Which lines in the data below contain the word "FasTrack"? Copy each of them.

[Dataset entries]
————————

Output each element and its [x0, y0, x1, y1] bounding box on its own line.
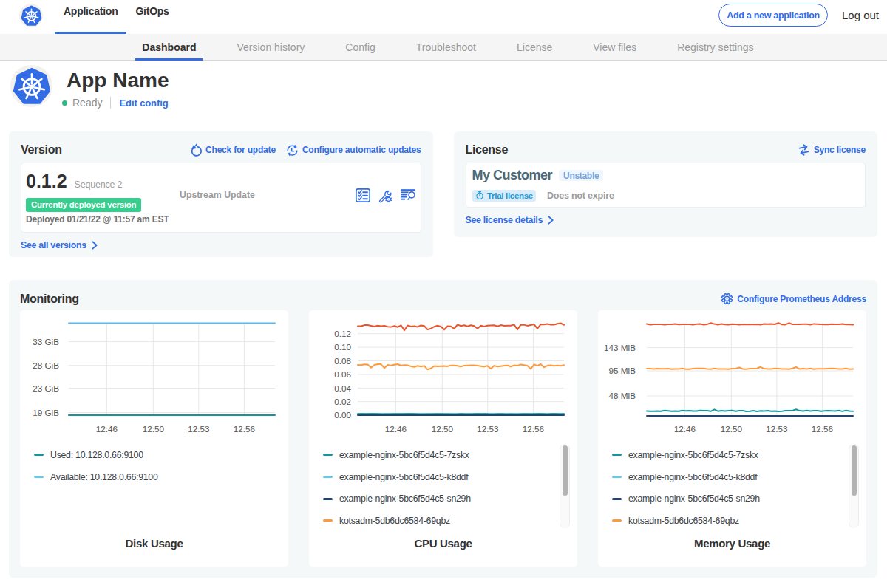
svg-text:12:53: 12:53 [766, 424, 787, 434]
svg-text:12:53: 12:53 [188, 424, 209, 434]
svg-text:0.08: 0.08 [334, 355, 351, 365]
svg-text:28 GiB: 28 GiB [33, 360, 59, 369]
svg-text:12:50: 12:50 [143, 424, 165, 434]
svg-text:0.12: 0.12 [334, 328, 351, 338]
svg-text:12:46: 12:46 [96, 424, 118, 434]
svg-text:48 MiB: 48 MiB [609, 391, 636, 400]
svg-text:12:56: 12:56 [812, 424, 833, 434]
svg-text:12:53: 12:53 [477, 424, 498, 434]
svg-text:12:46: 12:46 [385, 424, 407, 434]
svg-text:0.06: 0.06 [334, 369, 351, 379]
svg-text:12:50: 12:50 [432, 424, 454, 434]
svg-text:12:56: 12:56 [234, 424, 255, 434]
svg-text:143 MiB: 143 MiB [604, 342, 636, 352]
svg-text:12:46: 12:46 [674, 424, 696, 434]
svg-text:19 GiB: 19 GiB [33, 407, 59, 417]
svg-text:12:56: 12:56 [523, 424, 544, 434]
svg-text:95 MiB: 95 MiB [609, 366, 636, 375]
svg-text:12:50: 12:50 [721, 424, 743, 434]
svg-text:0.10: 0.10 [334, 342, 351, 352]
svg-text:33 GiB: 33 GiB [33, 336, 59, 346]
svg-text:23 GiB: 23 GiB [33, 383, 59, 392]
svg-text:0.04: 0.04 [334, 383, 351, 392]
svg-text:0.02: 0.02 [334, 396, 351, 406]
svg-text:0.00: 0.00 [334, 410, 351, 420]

————————

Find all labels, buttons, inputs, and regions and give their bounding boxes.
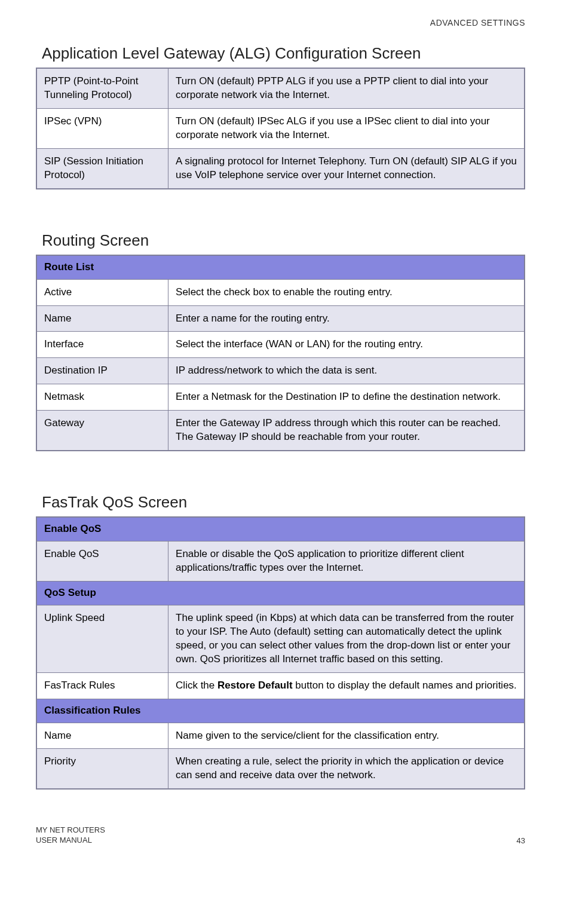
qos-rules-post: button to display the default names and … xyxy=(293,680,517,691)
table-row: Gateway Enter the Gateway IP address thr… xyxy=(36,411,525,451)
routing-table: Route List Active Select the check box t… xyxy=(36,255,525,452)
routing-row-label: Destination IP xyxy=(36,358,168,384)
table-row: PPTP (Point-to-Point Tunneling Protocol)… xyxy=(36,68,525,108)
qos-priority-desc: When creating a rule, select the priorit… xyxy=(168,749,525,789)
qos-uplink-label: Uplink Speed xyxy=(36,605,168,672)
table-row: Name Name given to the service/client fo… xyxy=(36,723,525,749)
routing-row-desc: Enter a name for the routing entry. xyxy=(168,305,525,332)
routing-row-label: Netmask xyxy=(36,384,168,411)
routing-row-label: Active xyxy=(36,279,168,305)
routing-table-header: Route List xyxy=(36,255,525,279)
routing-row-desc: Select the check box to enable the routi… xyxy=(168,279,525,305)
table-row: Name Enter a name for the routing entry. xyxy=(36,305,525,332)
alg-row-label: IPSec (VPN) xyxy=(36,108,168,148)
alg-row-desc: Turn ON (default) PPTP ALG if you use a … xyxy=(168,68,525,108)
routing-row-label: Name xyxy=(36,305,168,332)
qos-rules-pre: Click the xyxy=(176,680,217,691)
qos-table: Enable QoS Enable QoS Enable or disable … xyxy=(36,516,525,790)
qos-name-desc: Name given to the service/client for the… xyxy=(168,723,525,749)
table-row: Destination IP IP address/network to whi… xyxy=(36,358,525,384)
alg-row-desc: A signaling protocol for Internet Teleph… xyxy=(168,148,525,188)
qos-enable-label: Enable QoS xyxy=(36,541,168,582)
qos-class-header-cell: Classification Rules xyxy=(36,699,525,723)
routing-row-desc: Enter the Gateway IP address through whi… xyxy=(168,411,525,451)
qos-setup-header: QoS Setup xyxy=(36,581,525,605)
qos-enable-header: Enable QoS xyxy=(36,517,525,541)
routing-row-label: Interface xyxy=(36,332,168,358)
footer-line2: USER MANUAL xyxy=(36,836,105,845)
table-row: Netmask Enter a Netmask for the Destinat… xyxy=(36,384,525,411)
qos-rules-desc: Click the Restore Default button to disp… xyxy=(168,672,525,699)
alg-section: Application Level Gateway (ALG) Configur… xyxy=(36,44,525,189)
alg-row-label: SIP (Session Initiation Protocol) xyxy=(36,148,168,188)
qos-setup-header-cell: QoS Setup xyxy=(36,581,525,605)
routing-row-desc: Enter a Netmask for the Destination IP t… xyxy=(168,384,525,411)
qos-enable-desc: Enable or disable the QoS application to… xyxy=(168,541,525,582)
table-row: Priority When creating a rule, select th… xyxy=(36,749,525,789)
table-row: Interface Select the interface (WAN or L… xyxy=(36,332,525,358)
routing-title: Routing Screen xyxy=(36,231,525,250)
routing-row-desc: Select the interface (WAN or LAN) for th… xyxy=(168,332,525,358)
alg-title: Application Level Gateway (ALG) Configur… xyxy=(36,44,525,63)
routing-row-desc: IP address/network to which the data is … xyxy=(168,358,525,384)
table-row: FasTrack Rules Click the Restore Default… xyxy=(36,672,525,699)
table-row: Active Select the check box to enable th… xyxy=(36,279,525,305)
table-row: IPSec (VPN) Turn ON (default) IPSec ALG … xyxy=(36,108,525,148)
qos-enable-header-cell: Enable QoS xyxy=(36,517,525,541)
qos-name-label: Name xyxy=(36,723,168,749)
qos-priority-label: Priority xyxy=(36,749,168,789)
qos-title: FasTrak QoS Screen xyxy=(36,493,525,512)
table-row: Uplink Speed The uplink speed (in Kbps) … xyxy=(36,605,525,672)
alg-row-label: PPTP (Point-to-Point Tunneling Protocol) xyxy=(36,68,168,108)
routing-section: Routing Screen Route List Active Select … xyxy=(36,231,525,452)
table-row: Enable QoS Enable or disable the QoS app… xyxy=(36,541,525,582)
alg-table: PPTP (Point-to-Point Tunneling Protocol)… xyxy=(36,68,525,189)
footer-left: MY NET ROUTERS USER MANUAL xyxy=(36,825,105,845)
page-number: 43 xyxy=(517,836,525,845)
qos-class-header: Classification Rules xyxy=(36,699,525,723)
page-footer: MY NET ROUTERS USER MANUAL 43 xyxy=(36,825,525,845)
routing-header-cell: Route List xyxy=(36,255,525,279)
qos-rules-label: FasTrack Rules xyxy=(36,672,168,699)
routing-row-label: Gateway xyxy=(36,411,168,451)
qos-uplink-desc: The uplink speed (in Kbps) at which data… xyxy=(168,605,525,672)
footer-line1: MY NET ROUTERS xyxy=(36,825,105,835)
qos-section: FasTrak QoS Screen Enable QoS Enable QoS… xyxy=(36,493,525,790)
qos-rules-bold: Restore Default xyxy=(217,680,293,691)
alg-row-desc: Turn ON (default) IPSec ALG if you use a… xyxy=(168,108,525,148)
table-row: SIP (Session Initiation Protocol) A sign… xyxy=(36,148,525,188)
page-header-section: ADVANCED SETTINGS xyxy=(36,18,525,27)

————————

Reply to the exercise:
table-row: FasTrack Rules Click the Restore Default… xyxy=(36,672,525,699)
qos-rules-label: FasTrack Rules xyxy=(36,672,168,699)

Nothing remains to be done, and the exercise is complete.